[RECORDED INFORMATION]

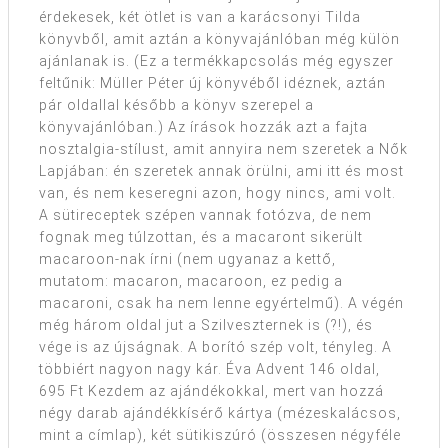
érdekesek, két ötlet is van a karácsonyi Tilda
könyvből, amit aztán a könyvajánlóban még külön
ajánlanak is. (Ez a termékkapcsolás még egyszer
feltűnik: Müller Péter új könyvéből idéznek, aztán
pár oldallal később a könyv szerepel a
könyvajánlóban.) Az írások hozzák azt a fajta
nosztalgia-stílust, amit annyira nem szeretek a Nők
Lapjában: én szeretek annak örülni, ami itt és most
van, és nem keseregni azon, hogy nincs, ami volt.
A sütireceptek szépen vannak fotózva, de nem
fognak meg túlzottan, és a macaront sikerült
macaroon-nak írni (nem ugyanaz a kettő,
mutatom: macaron, macaroon, ez pedig a
macaroni, csak ha nem lenne egyértelmű). A végén
még három oldal jut a Szilveszternek is (?!), és
vége is az újságnak. A borító szép volt, tényleg. A
többiért nagyon nagy kár. Éva Advent 146 oldal,
695 Ft Kezdem az ajándékokkal, mert van hozzá
négy darab ajándékkísérő kártya (mézeskalácsos,
mint a címlap), két sütikiszúró (összesen négyféle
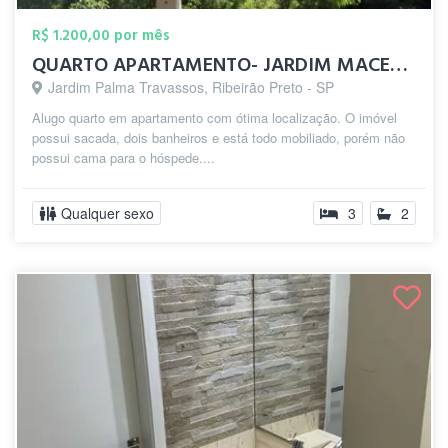
R$ 1.200,00 por mês
QUARTO APARTAMENTO- JARDIM MACEDO RP
Jardim Palma Travassos, Ribeirão Preto - SP
Alugo quarto em apartamento com ótima localização. O imóvel
possui sacada, dois banheiros e está todo mobiliado, porém não
possui cama para o hóspede....
Qualquer sexo
3
2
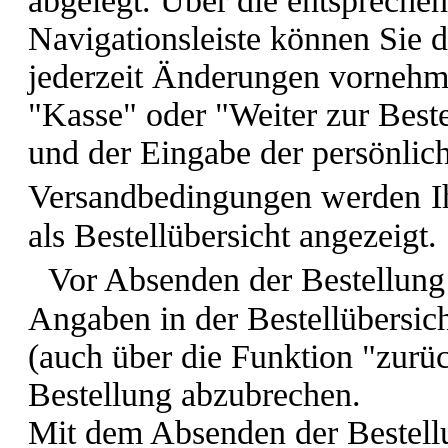
abgelegt. Über die entsprechen
Navigationsleiste können Sie 
jederzeit Änderungen vornehm
"Kasse" oder "Weiter zur Best
und der Eingabe der persönlic
Versandbedingungen werden
I
als Bestellübersicht angezeigt.
Vor Absenden der Bestellung 
Angaben in der Bestellübersic
(auch über die Funktion "zurüc
Bestellung abzubrechen.
Mit dem Absenden der Bestell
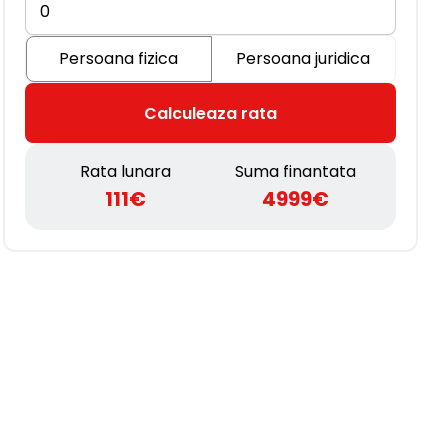
Persoana fizica
Persoana juridica
Calculeaza rata
Rata lunara
Suma finantata
111€
4999€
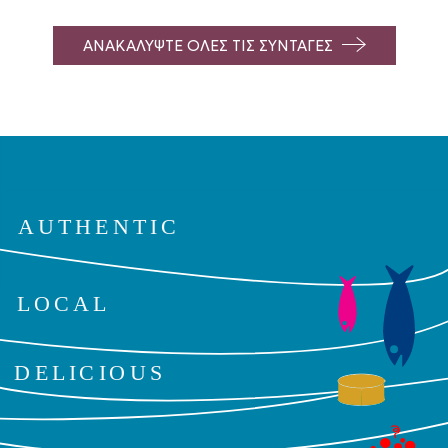
ΑΝΑΚΑΛΥΨΤΕ ΟΛΕΣ ΤΙΣ ΣΥΝΤΑΓΕΣ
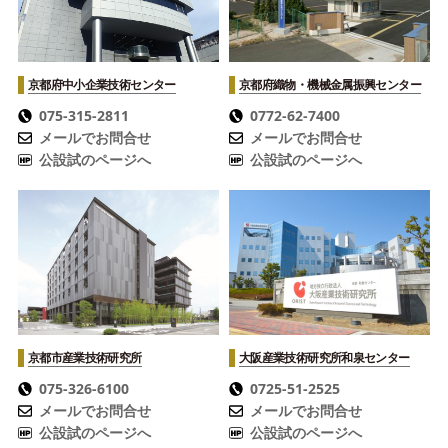
京都府中小企業技術センター
京都府織物・機械金属振興センター
075-315-2811
0772-62-7400
メールでお問合せ
メールでお問合せ
公設試のページへ
公設試のページへ
京都市産業技術研究所
大阪産業技術研究所
和泉センター
075-326-6100
0725-51-2525
メールでお問合せ
メールでお問合せ
公設試のページへ
公設試のページへ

[/RECORDED INFORMATION]

→ DIRECTIONS FOR THIS TASK
Pictures are not part of the copy; output everything else in the records exactly.

→ RESPONSE TO THE EXERCISE
érdekesek, két ötlet is van a karácsonyi Tilda
könyvből, amit aztán a könyvajánlóban még külön
ajánlanak is. (Ez a termékkapcsolás még egyszer
feltűnik: Müller Péter új könyvéből idéznek, aztán
pár oldallal később a könyv szerepel a
könyvajánlóban.) Az írások hozzák azt a fajta
nosztalgia-stílust, amit annyira nem szeretek a Nők
Lapjában: én szeretek annak örülni, ami itt és most
van, és nem keseregni azon, hogy nincs, ami volt.
A sütireceptek szépen vannak fotózva, de nem
fognak meg túlzottan, és a macaront sikerült
macaroon-nak írni (nem ugyanaz a kettő,
mutatom: macaron, macaroon, ez pedig a
macaroni, csak ha nem lenne egyértelmű). A végén
még három oldal jut a Szilveszternek is (?!), és
vége is az újságnak. A borító szép volt, tényleg. A
többiért nagyon nagy kár. Éva Advent 146 oldal,
695 Ft Kezdem az ajándékokkal, mert van hozzá
négy darab ajándékkísérő kártya (mézeskalácsos,
mint a címlap), két sütikiszúró (összesen négyféle
R$ 1.200,00 por mês
QUARTO APARTAMENTO- JARDIM MACEDO RP
Jardim Palma Travassos, Ribeirão Preto - SP
Alugo quarto em apartamento com ótima localização. O imóvel
possui sacada, dois banheiros e está todo mobiliado, porém não
possui cama para o hóspede....
Qualquer sexo
3
2
abgelegt. Über die entsprechen
Navigationsleiste können Sie 
jederzeit Änderungen vornehm
"Kasse" oder "Weiter zur Best
und der Eingabe der persönlic
Versandbedingungen werden
I
als Bestellübersicht angezeigt.
Vor Absenden der Bestellung 
Angaben in der Bestellübersic
(auch über die Funktion "zurüc
Bestellung abzubrechen.
Mit dem Absenden der Bestell
Persoana fizica
Persoana juridica
Calculeaza rata
Rata lunara
Suma finantata
111€
4999€
ΑΝΑΚΑΛΥΨΤΕ ΟΛΕΣ ΤΙΣ ΣΥΝΤΑΓΕΣ
京都府中小企業技術センター
京都府織物・機械金属振興センター
075-315-2811
0772-62-7400
メールでお問合せ
メールでお問合せ
公設試のページへ
公設試のページへ
京都市産業技術研究所
大阪産業技術研究所
和泉センター
075-326-6100
0725-51-2525
メールでお問合せ
メールでお問合せ
公設試のページへ
公設試のページへ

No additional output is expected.